Bonne idée que de consacrer un enregistrement à un manuscrit homogène de la fin du XVIe siècle , particulièrement lorsqu’il appartient à la bibliothèque de la ville où l’ensemble travaille, Stralsund, petite ville ancienne, florissante à l’époque de la ligue hanséatique, non loin de Rostock. Les 11 motets enregistrés, à 5 ou 6 parties, sont représentatifs du répertoire du temps : Josquin y côtoie Arcadelt, Senfl, Stoltzer, Isaac et aussi d’autres compositeurs contemporains de la confection du recueil.
Le souci de l’ensemble est de tendre vers une improbable authenticité. Les instruments sont des copies d’époque, les musiciens disposés de part et d’autre d’un grand lutrin où ils lisent leur partie, un par voix. L’enregistrement est réalisé dans le chœur de l’église où Eucharius Hoffmann, premier compositeur représenté, remplissait sa charge.
Trois motets sont influencés par l’Italie nouvelle, où l’intelligibilité du texte est privilégiée : In Domino, à 5, de Hoffmann, un Vulnerasti cor meum anonyme, et O pulchrima inter mulieres, de Jakob Meiland. La clarté de l’enregistrement est rare. Les voix naturelles, droites, ont un phrasé séduisant, l’émission pure est en adéquation avec le répertoire. Le choix des instruments, consort ou broken consort, est toujours bienvenu. Ainsi le motet d’Arcadelt, Nuptiae factae sunt, écrit à 6 parties de basses voit-il son cantus firmus confié à la voix, les autres parties à des instruments aux timbres différenciés, ce qui confère à l’ensemble une grande lisibilité. L’interprétation de celui de Josquin, O Virgo prudentissima/Beata mater, est instrumentale. Sa profondeur, sa retenue, sont pour partie dues à une registration qui fait penser à celle des orgues danoises ou d’Allemagne du Nord. Le cantus firmus est mis en relief, l’écriture savante et la structure valorisée. Si chacune des pièces présente un intérêt renouvelé, nous retiendrons particulièrement la version de deux chorals aux timbres familiers, Christ lag in Todesbanden, et Allein zu Dir, de Scandello. La mélodie du ténor solo du premier permet d’apprécier le beau contrepoint des autres parties.

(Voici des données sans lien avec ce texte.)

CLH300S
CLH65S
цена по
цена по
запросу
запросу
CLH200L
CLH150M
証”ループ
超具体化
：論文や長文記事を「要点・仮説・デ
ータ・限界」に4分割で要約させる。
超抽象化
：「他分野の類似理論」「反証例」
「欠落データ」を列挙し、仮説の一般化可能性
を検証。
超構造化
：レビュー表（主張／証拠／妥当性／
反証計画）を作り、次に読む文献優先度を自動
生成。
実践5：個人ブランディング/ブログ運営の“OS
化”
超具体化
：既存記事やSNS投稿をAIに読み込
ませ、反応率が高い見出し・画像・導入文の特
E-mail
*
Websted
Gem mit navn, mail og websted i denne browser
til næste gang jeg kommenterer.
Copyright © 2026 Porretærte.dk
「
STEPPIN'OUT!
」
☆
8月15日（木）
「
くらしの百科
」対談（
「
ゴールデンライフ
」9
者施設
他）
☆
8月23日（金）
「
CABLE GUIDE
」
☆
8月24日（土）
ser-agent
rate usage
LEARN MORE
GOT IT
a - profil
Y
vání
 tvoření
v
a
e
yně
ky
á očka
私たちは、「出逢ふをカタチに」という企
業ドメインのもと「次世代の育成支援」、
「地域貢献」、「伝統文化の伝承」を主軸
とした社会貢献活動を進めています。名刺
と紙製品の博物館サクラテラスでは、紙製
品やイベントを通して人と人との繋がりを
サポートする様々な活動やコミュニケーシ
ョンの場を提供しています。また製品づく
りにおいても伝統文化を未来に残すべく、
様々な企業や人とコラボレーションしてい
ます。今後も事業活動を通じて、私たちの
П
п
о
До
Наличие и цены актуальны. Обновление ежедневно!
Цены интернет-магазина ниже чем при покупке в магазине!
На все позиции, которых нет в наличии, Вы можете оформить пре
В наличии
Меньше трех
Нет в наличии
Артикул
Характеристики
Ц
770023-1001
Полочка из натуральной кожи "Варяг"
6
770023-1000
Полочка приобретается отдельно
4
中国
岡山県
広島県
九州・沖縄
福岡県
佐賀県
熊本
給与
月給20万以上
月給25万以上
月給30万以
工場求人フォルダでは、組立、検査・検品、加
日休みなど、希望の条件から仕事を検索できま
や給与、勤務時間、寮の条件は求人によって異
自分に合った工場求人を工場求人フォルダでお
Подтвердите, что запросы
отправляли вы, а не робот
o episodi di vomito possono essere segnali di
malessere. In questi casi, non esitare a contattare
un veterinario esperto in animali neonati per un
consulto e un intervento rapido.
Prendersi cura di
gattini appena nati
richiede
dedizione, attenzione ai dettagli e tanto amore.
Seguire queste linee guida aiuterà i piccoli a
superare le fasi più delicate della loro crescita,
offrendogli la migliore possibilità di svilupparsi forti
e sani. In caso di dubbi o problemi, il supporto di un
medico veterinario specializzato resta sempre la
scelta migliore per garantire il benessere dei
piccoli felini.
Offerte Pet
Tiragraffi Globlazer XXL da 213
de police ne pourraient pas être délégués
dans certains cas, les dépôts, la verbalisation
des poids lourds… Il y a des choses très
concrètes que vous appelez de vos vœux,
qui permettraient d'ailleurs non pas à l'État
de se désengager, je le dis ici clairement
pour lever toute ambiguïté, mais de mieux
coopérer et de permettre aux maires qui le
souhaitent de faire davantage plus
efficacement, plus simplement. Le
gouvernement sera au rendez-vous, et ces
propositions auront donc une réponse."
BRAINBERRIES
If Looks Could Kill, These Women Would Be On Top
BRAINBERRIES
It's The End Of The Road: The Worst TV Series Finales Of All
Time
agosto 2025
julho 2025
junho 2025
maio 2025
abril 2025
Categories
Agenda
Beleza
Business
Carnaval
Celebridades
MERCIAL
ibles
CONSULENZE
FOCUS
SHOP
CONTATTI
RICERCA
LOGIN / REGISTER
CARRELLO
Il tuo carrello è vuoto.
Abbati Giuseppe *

Quant au second, le chef a choisi de fusionner voix et instruments, ce qui lui confère une homogénéité admirable. Le monumental Christus filius Dei de Heinrich Isaac couronne cet enregistrement : alternant sections à petit effectif – un ou deux chanteurs et un instrument – à des tutti homophones, la pièce prend une dimension lyrique étonnante. La prière intimiste est chantée a cappella se conclut sur une vision triomphante du ciel, tutti.
Avec élégance, raffinement et distinction, sans jamais tomber le maniérisme, la Schola Stralsundensis, un ensemble avec lequel les meilleurs de ce répertoire devront maintenant compter, nous offre là un beau programme.
Le livret trilingue est bien documenté, d’une lecture aisée et comporte tous les textes et leur traduction.